A Czech designer talks about his move away from jewellery to architecture as Prague remodels to rival the most glamorous cities in Europe

Now, she has all but given up jewellery, in favour of high-profile commercial environments. Mimolimit has 15 restaurants and three hotels to its name. And it has all changed, unsurprisingly, as the country’s fortunes have shifted. ‘Over the past 15 years, since the revolution, the situation has changed drastically, just as society has,’ she says. ‘In addition to the clothes they wear and the cars they drive, people care about the space in which they move about. A lot of new buildings are being built, and a lot of new interiors to go with it.’

Many of these new buildings are ‘comparable to those of Western Europe’, says Skorpilova. She cites two of Mimolimit’s most successful restaurants in design terms: Café Emporio Flora, inspired by Rome’s 19th-century café Grecco, near the Spanish Steps, and Hergetova Cihelna, located in a vaulted space, and featuring clever lighting, wood and metal.

And as for hotels, Mimolimit is particularly pleased with its work for Holiday Inn in Prague, although ‘not from the design perspective, but from the client communication approach’, says Skorpilova. The client presented her with a weighty tome of a design manual – nothing new for UK designers, but a shock for the Czechs. ‘Although I read the entire document, I had the impression there was not much space in which the architect could work,’ she says, a situation that may be familiar to other designers. But after talking with the client, more freedom was won, and the final solution involved the relocation of both the main entrance and the reception.
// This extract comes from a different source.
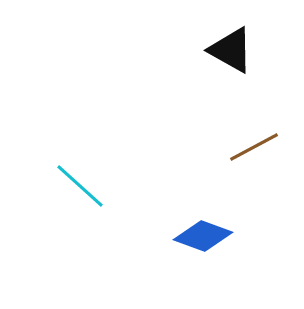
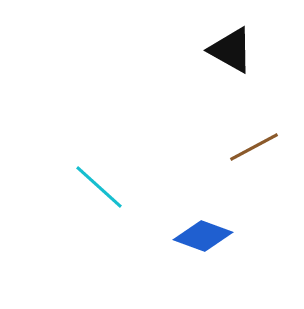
cyan line: moved 19 px right, 1 px down
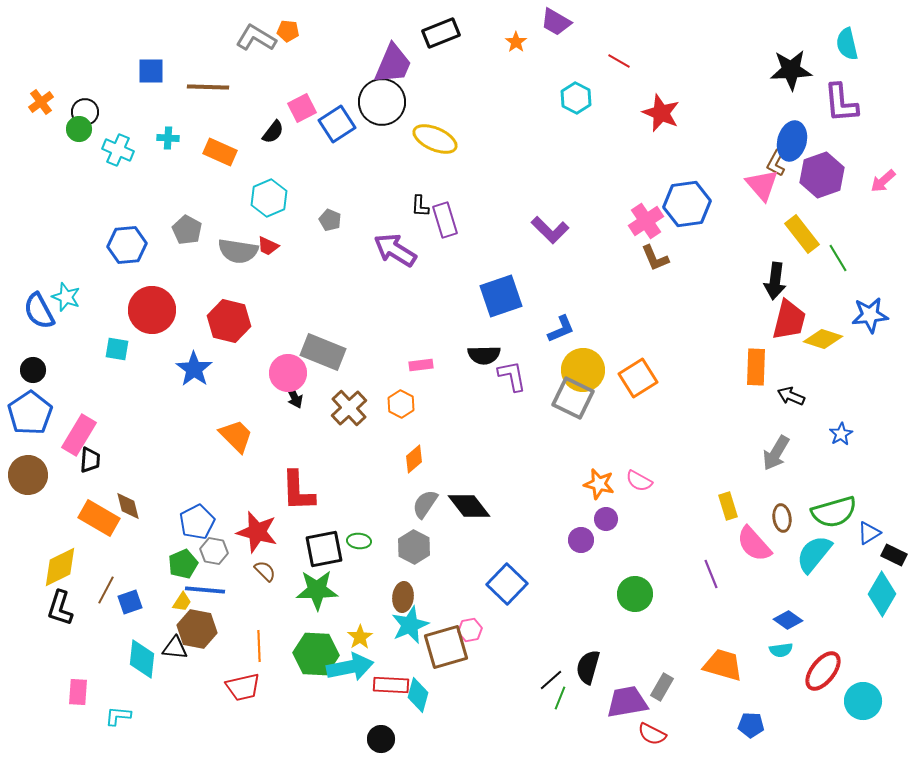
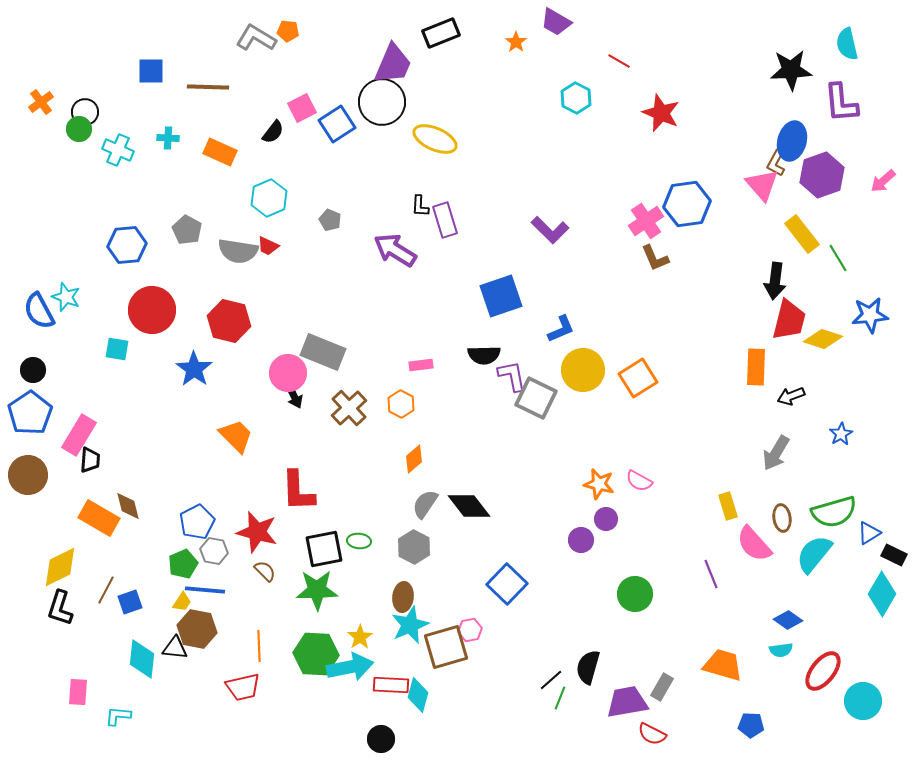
black arrow at (791, 396): rotated 44 degrees counterclockwise
gray square at (573, 398): moved 37 px left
Skorpilova puts some of Mimolimit’s success down to the fledgling state of the commercial Czech design scene. ‘The difference is that here, as a small studio, we get bigger orders than perhaps I would get in Britain,’ she says.

Mimolimit’s designers are creating an appropriate look for the modern-day Czech Republic, as demonstrated by the success of the Holiday Inn. But this look has evolved. In the early days, says Skorpilova, she ‘designed interiors in the spirit of minimalism’. But that changed with the first restaurant commission. ‘In the Czech Republic, it is too early for “minimalist” restaurants and, while I like simplicity, I’m not sure I’d feel good sitting in a cool white space,’ she adds.

These restaurants are all well and good, but as an architecture graduate, it’s hardly surprising Skorpilova is keen to keep moving the business forward. And she is. At last, Mimolimit is making the step from interior design to architecture, with its first building going on site next March. It’s a residential apartment block in Prague, and a far cry from jewellery.